- _About this task_:
With the string "refresh" as the filter, copy each matching line from the records.

##### Supplied entries

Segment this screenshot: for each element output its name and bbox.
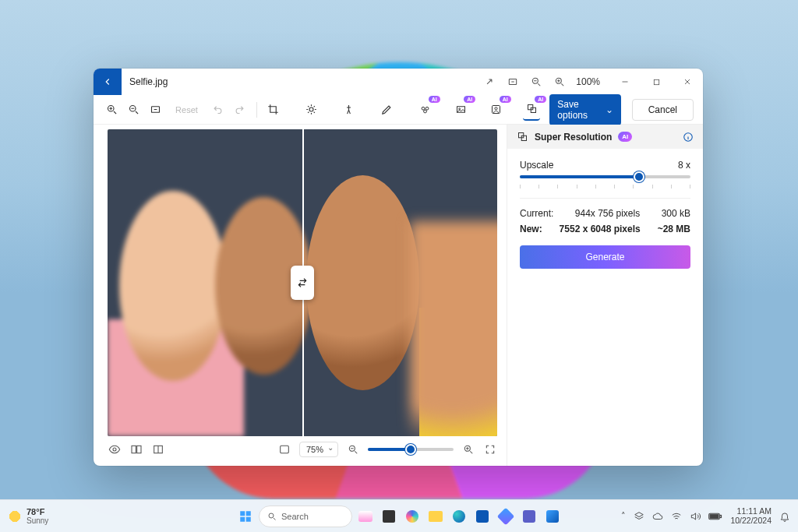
svg-rect-25 [521,136,526,140]
upscale-slider[interactable] [520,175,690,178]
maximize-button[interactable] [641,69,672,95]
svg-rect-28 [246,511,251,516]
svg-point-10 [424,110,427,113]
svg-point-17 [113,448,116,451]
eye-icon[interactable] [108,442,122,456]
compare-after [302,129,497,436]
upscale-label: Upscale [520,160,553,171]
tray-time: 11:11 AM [730,507,772,516]
svg-rect-29 [240,516,245,521]
fit-tool-icon[interactable] [147,99,164,121]
new-label: New: [520,224,542,234]
current-dims: 944x 756 pixels [575,208,640,219]
redo-icon[interactable] [231,99,248,121]
app-icon-1[interactable] [496,506,516,527]
store-icon[interactable] [472,506,493,527]
generate-button[interactable]: Generate [520,245,690,269]
zoom-out-footer-icon[interactable] [346,442,360,456]
svg-point-8 [422,107,425,110]
svg-rect-15 [528,105,532,110]
super-resolution-tool-icon[interactable]: AI [523,99,540,121]
tray-date: 10/22/2024 [730,516,772,526]
chevron-down-icon: ⌄ [606,104,613,115]
zoom-slider[interactable] [368,448,454,451]
ai-badge: AI [464,96,475,103]
minimize-button[interactable] [609,69,641,95]
save-options-label: Save options [557,99,597,121]
weather-cond: Sunny [26,516,48,525]
svg-rect-24 [519,133,524,138]
restyle-tool-icon[interactable]: AI [487,99,504,121]
fit-screen-icon[interactable] [506,75,520,89]
back-button[interactable] [94,69,122,95]
split-icon[interactable] [151,442,165,456]
markup-tool-icon[interactable] [379,99,396,121]
desktop: Selfie.jpg 100% [0,0,798,532]
new-size: ~28 MB [658,224,690,234]
ai-badge: AI [500,96,511,103]
edge-icon[interactable] [449,506,469,527]
weather-widget[interactable]: 78°F Sunny [8,507,48,525]
tray-chevron-icon[interactable]: ˄ [621,511,626,521]
weather-temp: 78°F [26,507,48,516]
copilot-icon[interactable] [402,506,422,527]
taskbar: 78°F Sunny Search ˄ [0,499,798,532]
tray-volume-icon[interactable] [690,511,701,522]
filter-tool-icon[interactable] [341,99,358,121]
zoom-select[interactable]: 75% [299,442,338,457]
undo-icon[interactable] [209,99,226,121]
zoom-out-icon[interactable] [529,75,543,89]
info-icon[interactable] [683,132,694,143]
zoom-in-icon[interactable] [553,75,567,89]
erase-tool-icon[interactable]: AI [416,99,433,121]
compare-icon[interactable] [129,442,143,456]
svg-rect-18 [132,446,136,453]
zoom-in-footer-icon[interactable] [461,442,475,456]
background-tool-icon[interactable]: AI [452,99,469,121]
upscale-value: 8 x [678,160,690,171]
teams-icon[interactable] [519,506,539,527]
titlebar-tools: 100% [482,75,605,89]
taskbar-app-1[interactable] [355,506,376,527]
current-label: Current: [520,208,553,219]
system-tray: ˄ 11:11 AM 10/22/2024 [621,507,790,525]
zoom-percent-label: 100% [576,76,600,87]
start-button[interactable] [235,506,256,527]
main-area: 75% Super Resolution AI [94,125,703,466]
panel-icon [517,131,528,143]
svg-rect-16 [531,107,535,112]
tray-battery-icon[interactable] [708,512,722,521]
panel-body: Upscale 8 x Current: 944x 756 pixels [507,149,703,280]
explorer-icon[interactable] [425,506,446,527]
svg-rect-30 [246,516,251,521]
svg-point-7 [309,107,313,111]
svg-rect-33 [720,515,722,517]
compare-handle[interactable] [291,266,314,300]
zoom-in-tool-icon[interactable] [103,99,120,121]
tray-notifications-icon[interactable] [779,511,790,522]
svg-point-14 [495,107,497,110]
image-canvas[interactable] [108,129,497,436]
taskbar-app-2[interactable] [379,506,399,527]
save-options-button[interactable]: Save options ⌄ [549,94,620,125]
search-placeholder: Search [281,512,309,521]
panel-header: Super Resolution AI [507,125,703,149]
expand-diagonal-icon[interactable] [482,75,496,89]
taskbar-center: Search [235,506,563,527]
new-dims: 7552 x 6048 pixels [560,224,641,234]
tray-cloud-icon[interactable] [652,511,663,522]
tray-onedrive-icon[interactable] [634,511,644,522]
photos-icon[interactable] [542,506,563,527]
tray-wifi-icon[interactable] [671,511,682,522]
tray-clock[interactable]: 11:11 AM 10/22/2024 [730,507,772,525]
fit-bounds-icon[interactable] [277,442,291,456]
fullscreen-icon[interactable] [483,442,497,456]
close-button[interactable] [672,69,703,95]
cancel-button[interactable]: Cancel [632,99,694,121]
filename-label: Selfie.jpg [129,76,168,87]
zoom-out-tool-icon[interactable] [125,99,142,121]
taskbar-search[interactable]: Search [259,506,352,527]
current-size: 300 kB [662,208,690,219]
adjust-tool-icon[interactable] [302,99,320,121]
crop-tool-icon[interactable] [264,99,281,121]
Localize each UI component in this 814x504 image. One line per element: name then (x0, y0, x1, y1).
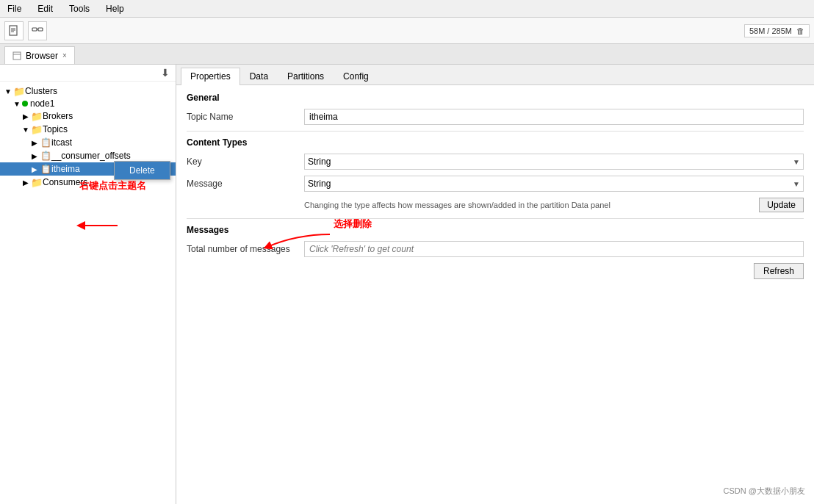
key-value: String (308, 156, 331, 167)
messages-header: Messages (187, 225, 804, 235)
total-messages-row: Total number of messages (187, 241, 804, 257)
panel-content: General Topic Name Content Types Key Str… (176, 85, 814, 287)
context-menu-delete[interactable]: Delete (115, 162, 170, 179)
context-menu: Delete (114, 161, 170, 180)
folder-icon-brokers: 📁 (31, 110, 43, 122)
panel-tabs: Properties Data Partitions Config (176, 65, 814, 85)
folder-icon-consumers: 📁 (31, 176, 43, 188)
tree-item-itcast[interactable]: ▶ 📋 itcast (0, 136, 176, 149)
folder-icon-topics: 📁 (31, 123, 43, 135)
browser-tab-close[interactable]: × (62, 51, 67, 60)
label-topics: Topics (43, 124, 68, 134)
trash-icon[interactable]: 🗑 (796, 26, 804, 35)
topic-icon-itcast: 📋 (40, 137, 51, 148)
tab-properties[interactable]: Properties (181, 68, 240, 85)
label-itheima: itheima (51, 164, 80, 174)
tree-item-clusters[interactable]: ▼ 📁 Clusters (0, 84, 176, 98)
total-messages-input[interactable] (304, 241, 804, 257)
tree-panel: ▼ 📁 Clusters ▼ node1 ▶ 📁 Brokers ▼ 📁 Top… (0, 82, 176, 192)
memory-info: 58M / 285M 🗑 (744, 24, 810, 37)
topic-name-input[interactable] (304, 109, 804, 125)
expander-consumer-offsets: ▶ (29, 152, 40, 160)
menu-tools[interactable]: Tools (66, 2, 93, 15)
topic-name-label: Topic Name (187, 112, 304, 122)
download-icon[interactable]: ⬇ (158, 66, 173, 79)
expander-clusters: ▼ (3, 87, 13, 96)
expander-node1: ▼ (12, 100, 22, 108)
messages-section: Messages Total number of messages Refres… (187, 225, 804, 279)
tree-item-brokers[interactable]: ▶ 📁 Brokers (0, 109, 176, 123)
expander-consumers: ▶ (21, 179, 31, 187)
menu-edit[interactable]: Edit (35, 2, 56, 15)
total-messages-label: Total number of messages (187, 244, 304, 254)
note-row: Changing the type affects how messages a… (187, 198, 804, 212)
topic-name-row: Topic Name (187, 109, 804, 125)
tree-item-node1[interactable]: ▼ node1 (0, 98, 176, 109)
browser-tab-label: Browser (26, 51, 58, 61)
browser-tab-icon (12, 51, 21, 60)
label-itcast: itcast (51, 137, 72, 148)
expander-topics: ▼ (21, 126, 31, 134)
label-brokers: Brokers (43, 111, 73, 121)
browser-tab[interactable]: Browser × (4, 46, 75, 64)
message-row: Message String ▼ (187, 176, 804, 192)
message-value: String (308, 179, 331, 189)
divider-1 (187, 131, 804, 132)
new-button[interactable] (4, 21, 24, 40)
sidebar-toolbar: ⬇ (0, 65, 176, 82)
message-select[interactable]: String ▼ (304, 176, 804, 192)
expander-brokers: ▶ (21, 112, 31, 120)
svg-rect-7 (13, 52, 21, 60)
folder-icon-clusters: 📁 (13, 85, 25, 97)
tab-partitions[interactable]: Partitions (278, 68, 334, 84)
message-label: Message (187, 179, 304, 189)
itheima-container: ▶ 📋 itheima Delete (0, 162, 176, 176)
svg-rect-4 (32, 28, 37, 31)
new-icon (8, 25, 20, 37)
label-consumers: Consumers (43, 177, 87, 187)
connect-button[interactable] (28, 21, 47, 40)
menu-file[interactable]: File (4, 2, 24, 15)
key-select[interactable]: String ▼ (304, 154, 804, 170)
key-select-arrow: ▼ (793, 158, 800, 166)
svg-rect-5 (38, 28, 43, 31)
note-text: Changing the type affects how messages a… (304, 201, 759, 209)
refresh-button[interactable]: Refresh (754, 263, 804, 279)
topic-icon-itheima: 📋 (40, 163, 51, 175)
tab-config[interactable]: Config (334, 68, 378, 84)
topic-icon-consumer-offsets: 📋 (40, 150, 51, 162)
sidebar: ⬇ ▼ 📁 Clusters ▼ node1 ▶ 📁 Brokers (0, 65, 176, 504)
general-header: General (187, 93, 804, 103)
refresh-row: Refresh (187, 263, 804, 279)
label-node1: node1 (30, 98, 54, 109)
expander-itcast: ▶ (29, 139, 40, 147)
update-button[interactable]: Update (759, 198, 804, 212)
key-row: Key String ▼ (187, 154, 804, 170)
menu-help[interactable]: Help (103, 2, 127, 15)
arrow-1 (75, 217, 119, 237)
node-status-icon (22, 101, 28, 107)
tree-item-topics[interactable]: ▼ 📁 Topics (0, 123, 176, 136)
tab-bar: Browser × (0, 44, 814, 65)
content-types-header: Content Types (187, 137, 804, 148)
expander-itheima: ▶ (29, 165, 40, 173)
label-clusters: Clusters (25, 86, 57, 96)
main-layout: ⬇ ▼ 📁 Clusters ▼ node1 ▶ 📁 Brokers (0, 65, 814, 504)
tab-data[interactable]: Data (240, 68, 278, 84)
memory-text: 58M / 285M (749, 26, 792, 35)
toolbar: 58M / 285M 🗑 (0, 18, 814, 44)
message-select-arrow: ▼ (793, 180, 800, 188)
right-panel: Properties Data Partitions Config Genera… (176, 65, 814, 504)
menubar: File Edit Tools Help (0, 0, 814, 18)
connect-icon (32, 25, 43, 37)
key-label: Key (187, 156, 304, 167)
label-consumer-offsets: __consumer_offsets (51, 151, 131, 161)
divider-2 (187, 218, 804, 219)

##########

- _Expected answer_:
refresh-button[interactable]: Refresh (754, 263, 804, 279)
refresh-row: Refresh (187, 263, 804, 279)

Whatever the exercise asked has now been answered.